Chapter 3: The computer graphics industry evolves
3.5 Input devices
Input devices were also a very important part of the systems that were evolving during this early part of CG history. As mentioned earlier, typical input was accomplished with an alphanumeric terminal, function buttons and/or dials, and the light pen (or light pencil, in the case of the DAC-1 system). Also, the DAC-1 system pioneered the use of photographic input (what would later give rise to scanning technology.) The joystick was adapted to provide numerical input.
Tom Dimond patented an approach to handwriting recognition in 1957 that utilized an innovative tablet that detected the regions of interaction, giving rise to the graphics tablet. Sylvania introduced a tablet that operated on analog voltage principles. One of the most innovative input approaches at the time was manifested by the Rand Tablet. It consisted of a matrix of crossed conductors. The circuitry of the tablet used switching techniques to apply pulses to the conductors in sequence, thus coding their individual locations. When a stylus was touched to the surface of the tablet, it picked up pulses capacitively from the closest of the horizontal and vertical conductors which was converted into an (x,y) coordinate value. The tablet was marketed commercially as the Grafacon tablet, and was often bundled with early DEC computers. It was priced around $18K.
A variation on the graphics tablet approach to input was the sonic pen input tablet introduced in 1970. This technology used three microphones, positioned perpendicularly in the same configuration as the cartesian coordinate axes. A stylus generated a sound, for example with a spark generator, and the position was determined by the triangulation of the distances determined by the microphones. A three dimensional (x,y,z) coordinate resulted from the input. The sonic pen device shown here being used by Charles Csuri was developed at The Ohio State University, and it is being used here to control an image on the screen of a Vector General graphics display behind it. It was also used to “trace” three dimensional objects or paths.
In 1963, Douglas C. Englebart was working at the Stanford Research Institute. He set up his own research lab, which he called the Augmentation Research Center. Throughout the 1960s and 1970s his lab developed an elaborate hypermedia groupware system called NLS (oNLine System). NLS facilitated the creation of digital libraries and storage and retrieval of electronic documents using hypertext. NLS used a new device to facilitate computer interaction — the mouse. The design of the mouse included two opposing rollers set in the bottom of a block of wood. As it was rolled over a surface, the distance and the speed of the rollers inside the block could be sensed and returned to the computer to which it was attached. It could therefore control how a tracking cursor on the display moved and was positioned. A selector button on top could be pressed, defining an event that the computer could use to identify the position of the tracking cursor at the time of the event.
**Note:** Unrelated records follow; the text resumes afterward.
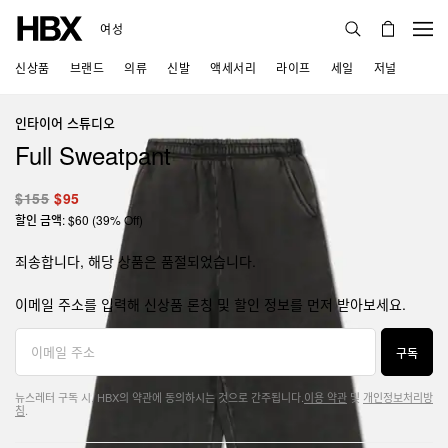
여성
신상품
브랜드
의류
신발
액세서리
라이프
세일
저널
인타이어 스튜디오
Full Sweatpant
$155
$95
할인 금액: $60 (39% Off)
죄송합니다, 해당 상품은 품절되었습니다.
이메일 주소를 입력해 신상품 론칭 및 할인 정보를 먼저 받아보세요.
구독
뉴스레터 구독 시, HBX의 약관에 동의하시는 것으로 간주됩니다.
이용 약관
및
개인정보처리방
침
.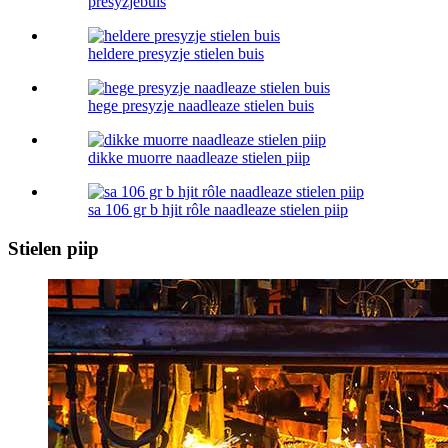
presyzjebuis
heldere presyzje stielen buis
hege presyzje naadleaze stielen buis
dikke muorre naadleaze stielen piip
sa 106 gr b hjit rôle naadleaze stielen piip
Stielen piip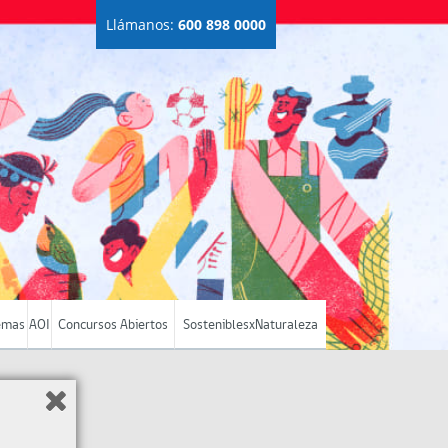
Llámanos:
600 898 0000
emas
AOI
Concursos Abiertos
SosteniblesxNaturaleza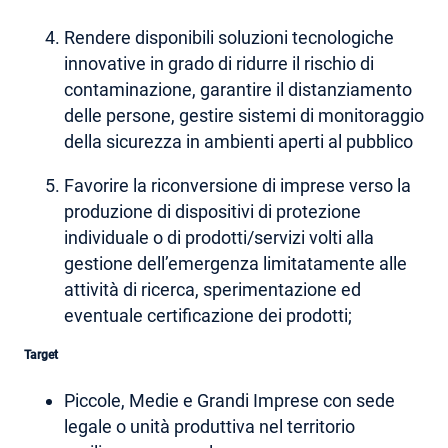
Rendere disponibili soluzioni tecnologiche
innovative in grado di ridurre il rischio di
contaminazione, garantire il distanziamento
delle persone, gestire sistemi di monitoraggio
della sicurezza in ambienti aperti al pubblico
Favorire la riconversione di imprese verso la
produzione di dispositivi di protezione
individuale o di prodotti/servizi volti alla
gestione dell’emergenza limitatamente alle
attività di ricerca, sperimentazione ed
eventuale certificazione dei prodotti;
Target
Piccole, Medie e Grandi Imprese con sede
legale o unità produttiva nel territorio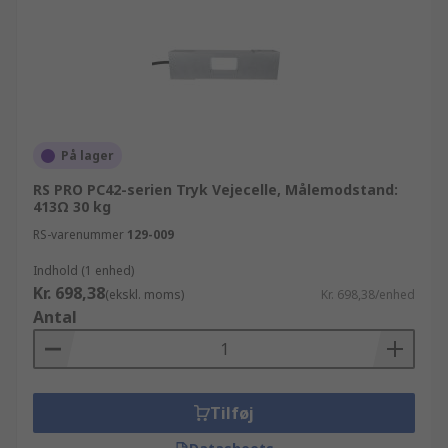
På lager
RS PRO PC42-serien Tryk Vejecelle, Målemodstand:
413Ω 30 kg
RS-varenummer
129-009
Indhold (1 enhed)
Kr. 698,38
(ekskl. moms)
Kr. 698,38/enhed
Antal
Tilføj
On December 9, 1968, Engelbart and the group of 17 researchers working with him in the Augmentation Research Center at Stanford Research Institute presented a 90-minute live public demonstration of the online system, NLS, they had been working on since 1962. The public presentation was a session in the Fall Joint Computer Conference held at the Convention Center in San Francisco. This was the public debut of the computer mouse. But the mouse was only one of many innovations demonstrated that day, including hypertext, object addressing and dynamic file linking, as well as shared-screen collaboration involving two persons at different sites communicating over a network with audio and video interface. This demonstration has become known as “the mother of all demos” at the Joint Computer Conference. The entire 90 minute demo, in 35 sections (Section 12 of the demo describes the mouse), is online at http://sloan.stanford.edu/mousesite/1968Demo.html
http://www.computerhistory.org/revolution/input-output/14/intro/1876
The following quotation from Engelbart is from an article titled The Click Heard Round The World, by Ken Jordan, in a 2004 issue of Wired Magazine.
“The mouse we built for the [1968] show was an early prototype that had three buttons. We turned it around so the tail came out the top. We started with it going the other direction, but the cord got tangled when you moved your arm. I first started making notes for the mouse in ’61. At the time, the popular device for pointing on the screen was a light pen, which had come out of the radar program during the war. It was the standard way to navigate, but I didn’t think it was quite right. Two or three years later, we tested all the pointing gadgets available to see which was the best. Aside from the light pen there was the tracking ball and a slider on a pivot. I also wanted to try this mouse idea, so Bill English went off and built it. We set up our experiments and the mouse won in every category, even though it had never been used before. It was faster, and with it people made fewer mistakes. Five or six of us were involved in these tests, but no one can remember who started calling it a mouse. I’m surprised the name stuck. We also did a lot of experiments to see how many buttons the mouse should have. We tried as many as five. We settled on three. That’s all we could fit. Now the three-button mouse has become standard, except for the Mac.”